Yıldırım: '81 milyon Mehmetçiktir, Nene Hatun'dur'
Başbakan Binali Yıldırım, Manisa'daki kongrede yaptığı konuşmada '81 milyonun her biri bu ay yıldızlı bayrak için, bu aziz vatan için bir Mehmetçik'tir, Nene Hatun'dur' dedi.
Yıldırım, Manisa'da 17 şehzade yetiştiğini, bazılarının Osmanlı tahtına geçtiğini ve Osmanlı İmparatorluğunun kaderinde, yönetiminde söz sahibi olduğunu kaydederek bu toprakların Fatih Sultan Mehmet ve Kanuni Sultan Süleyman'ı çıkardığını, Manisa'nın tarihe damga vurduğunu söyledi.
Manisa'nın kurtuluş mücadelesinde sapa sağlam durduğunu ifade eden Başbakan Yıldırım, "Cumhuriyetin kuruluşunda nasıl mührünü vurduysa 15 Temmuz alçak FETO darbe girişiminde de aynı şekilde dimdik durmuş, ay yıldızlı bayrağı indirtmemiş, ezanları dindirtmemiş, darbecilere darbeyi vurmuştur. Gençler, bu ülkenin birliğine, beraberliğine, huzuruna, kardeşliğine zarar vermek isteyen kim olursa olsun, ne kadar büyük olursa olsun, ne kadar uzakta olursa olsun bu millet gereken cevabı verir. Gençler yeni bir destan yazmaya hazır mısınız? 2019'da yeni bir zafere var mısınız? Aydınlık Türkiye'nin kapılarını Manisa'ya yakışır şekilde açacak mıyız?" diye konuştu.
Başbakan Yıldırım salondaki coşkuya dikkati çekerek, Türkiye'nin her şehrinde en dinamik, en diri teşkilatı olan partinin adının AK Parti olduğunu belirtti.

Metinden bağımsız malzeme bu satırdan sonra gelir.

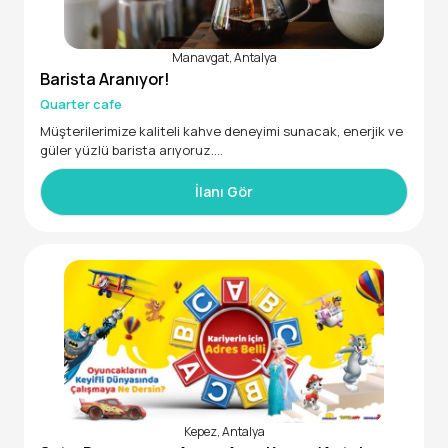
Aranan Nitelikler:
-Tercihen kasiyer veya satış deneyimi
Manavgat, Antalya
Barista Aranıyor!
-İletişim becerisi yüksek ve güler yüzlü
Quarter cafe
-Dikkatli, sorumluluk sahibi ve güvenilir
Müşterilerimize kaliteli kahve deneyimi sunacak, enerjik ve
güler yüzlü barista arıyoruz.
Sorumluluklar:
İlanı Gör
-Kahve ve içecekleri doğru tariflere göre hazırlamak
-Müşterilere servis yapmak ve siparişleri almak
-Malzeme ve ekipman stoklarını takip etmek
-Temizlik ve hijyen kurallarına uymak
Kepez, Antalya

Salonun, dışında binlerce kişi bulunduğunu, içinin tıklım tıklım olduğunu ifade eden Başbakan Yıldırım, Manisa'da bir dahaki toplantıyı yapımı süren 10 bin kişilik salonda gerçekleştireceklerini kaydetti.

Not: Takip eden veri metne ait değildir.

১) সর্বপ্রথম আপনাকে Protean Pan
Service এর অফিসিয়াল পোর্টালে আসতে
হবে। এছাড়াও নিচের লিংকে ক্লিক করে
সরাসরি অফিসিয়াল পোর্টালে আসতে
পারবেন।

Başbakan Yıldırım, kongrenin Manisa'ya, ülkeye hayırlı olmasını dileyerek, şöyle devam etti:
"Bu zamana kadar Manisa'da bu yolda, AK Parti davasında, bu kutlu yürüyüşte hizmeti geçen önceki dönem il başkanlarımıza, milletvekillerimize, partimizin her kademesinde görev almış bütün arkadaşlarımıza teşekkür ediyorum. Yeni yönetimin Berk Mersinli liderliğinde AK Parti'yi yeni rekorlara, zaferlere taşıyacağına yürekten inanıyorum. Bu kongreden sonra başarılarının artarak devamını Mevla'mdan niyaz ediyorum.

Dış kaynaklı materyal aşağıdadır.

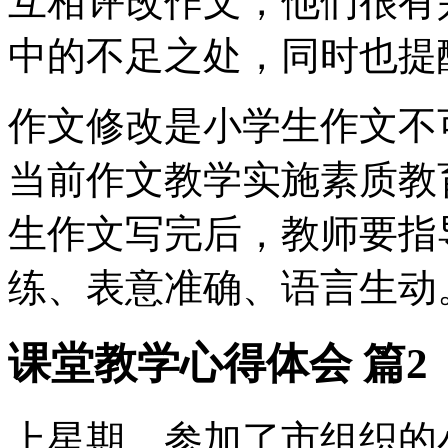
互相评改作文，他们很有
中的不足之处，同时也提
作文修改是小学生作文不
当前作文教学实施素质教
生作文写完后，教师要指
练、表意准确、语言生动
课堂教学心得体会 篇2
上星期，参加了市组织的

Çok değil, 15 yıl önce Türkiye deyince akla kriz geliyordu, kaos geliyordu. Şimdi ise Türkiye denince akla istikrar geliyor, güven geliyor, güçlü ekonomi geliyor. Siyasi ve ekonomik istikrarı yakalayarak 15 yılda büyük başarılara imza attık. Türkiye'nin elde ettiği bu istikrar sadece bugünler için değil gelecek günlerimiz için de aynı şekilde önemlidir. Bu istikrara, bu güvene sahip çıkmak hepimizin en öncelikli görevidir."
Yıldırım, iktidara geldiklerinde Türkiye'nin hiçbir sorununun kaderi olmadığını söylediklerini belirtti.
2002'den bu yana da sorunları çözmek için canla başla çalıştıklarını anlatan Yıldırım, "Dağ gibi sorunları dağ gibi hizmetlere dönüştürdük. Sorunları torunlara havale etmedik, üstüne üstüne gittik, bugünlere geldik. Bugün Türkiye 3 kat büyüdüyse, sorunların üzerine giden ve sorunları torunlara bırakmayan bir iktidar olduğu içindir ve memleket sevdalısı, millet sevdalısı Recep Tayyip Erdoğan olduğu içindir." dedi.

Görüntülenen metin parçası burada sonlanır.